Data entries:
- Opening Delimiter -

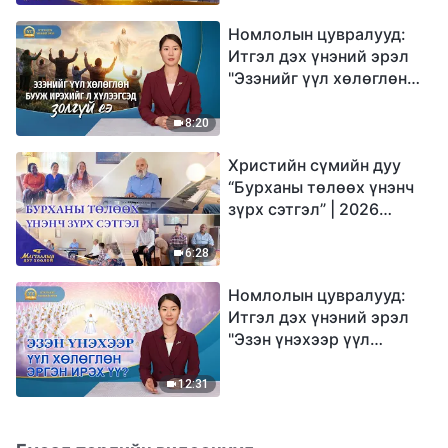
Номлолын цувралууд:
Итгэл дэх үнэний эрэл
"Эзэнийг үүл хөлөглөн
бууж ирэхийг л
хүлээгсэд золгүй еэ"
8:20
Христийн сүмийн дуу
“Бурханы төлөөх үнэнч
зүрх сэтгэл” | 2026
Магтаалын дуу хоолой
6:28
Номлолын цувралууд:
Итгэл дэх үнэний эрэл
"Эзэн үнэхээр үүл
хөлөглөн эргэн ирэх үү?"
12:31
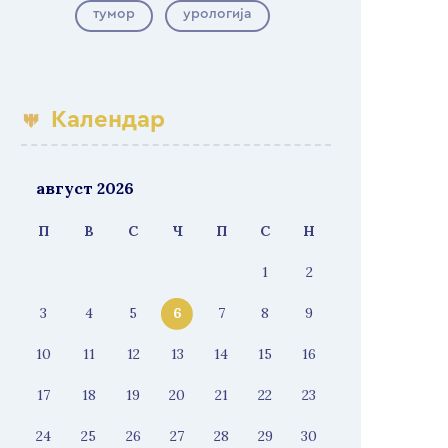
тумор
урологија
Календар
август 2026
П
В
С
Ч
П
С
Н
1
2
3
4
5
6
7
8
9
10
11
12
13
14
15
16
17
18
19
20
21
22
23
24
25
26
27
28
29
30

- Closing Delimiter -

Exercise aim: Set the records down again exactly, with no pictures.

Exercise output:
Номлолын цувралууд:
Итгэл дэх үнэний эрэл
"Эзэнийг үүл хөлөглөн
бууж ирэхийг л
хүлээгсэд золгүй еэ"
8:20
Христийн сүмийн дуу
“Бурханы төлөөх үнэнч
зүрх сэтгэл” | 2026
Магтаалын дуу хоолой
6:28
Номлолын цувралууд:
Итгэл дэх үнэний эрэл
"Эзэн үнэхээр үүл
хөлөглөн эргэн ирэх үү?"
12:31
тумор
урологија
Календар
август 2026
П
В
С
Ч
П
С
Н
1
2
3
4
5
6
7
8
9
10
11
12
13
14
15
16
17
18
19
20
21
22
23
24
25
26
27
28
29
30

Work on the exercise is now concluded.